Le Tchad et le Niger ont entamé, le 18 juin 2025, des discussions pour se relier par fibre optique dans le cadre de la Dorsale transsaharienne (DTS). L’initiative vise à briser leur isolement numérique en les connectant aux câbles sous-marins via leurs voisins côtiers. Comme eux, quatorze autres pays africains dépourvus de littoral restent dépendants de corridors transfrontaliers pour accéder à la connectivité internationale.
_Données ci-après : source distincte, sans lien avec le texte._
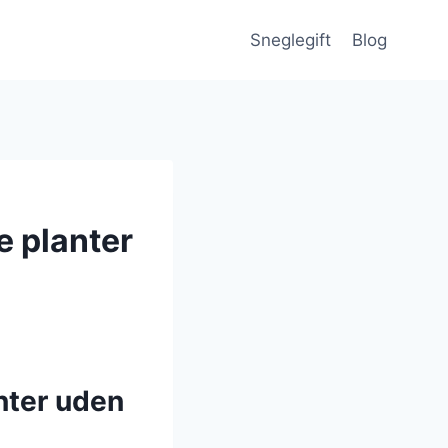
Sneglegift
Blog
e planter
anter uden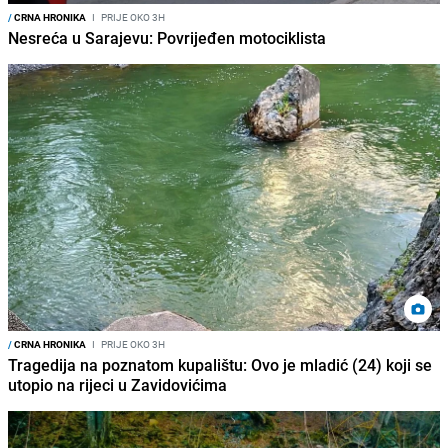
/
CRNA HRONIKA
I
PRIJE OKO 3H
Nesreća u Sarajevu: Povrijeđen motociklista
/
CRNA HRONIKA
I
PRIJE OKO 3H
Tragedija na poznatom kupalištu: Ovo je mladić (24) koji se
utopio na rijeci u Zavidovićima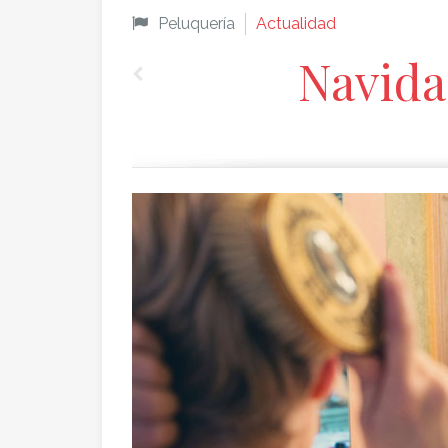
Peluquería
Actualidad
Navida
Ces câbles, qui transportent plus de 95 % du trafic mondial, assurent des débits élevés à faible coût, bien plus efficaces que les satellites. Pour l’Afrique, leur déploiement progressif avec des projets comme SAT-3, ACE, WACS, 2Africa ou Equiano a multiplié les points d’atterrissement dans les pays côtiers, diversifiant les sources d’approvisionnement et renforçant la résilience des réseaux. Mais pour les pays enclavés, cette infrastructure reste inaccessible sans accords bilatéraux et corridors terrestres.
Le Tchad illustre ces contraintes. Sa seule liaison active dépend du Cameroun, alors que la connexion avec le Soudan a été interrompue par la guerre. D’autres pays tentent de contourner ce verrouillage. Le Mali s’est rapproché de la Guinée, reliée au câble ACE, tandis que le Tchad explore des liens avec l’Algérie, la Libye, le Nigeria et surtout l’Égypte, dotée d’un réseau exceptionnel avec plus de 15 câbles. Ces stratégies visent à diversifier les routes numériques et à éviter une dépendance unique, source de vulnérabilités.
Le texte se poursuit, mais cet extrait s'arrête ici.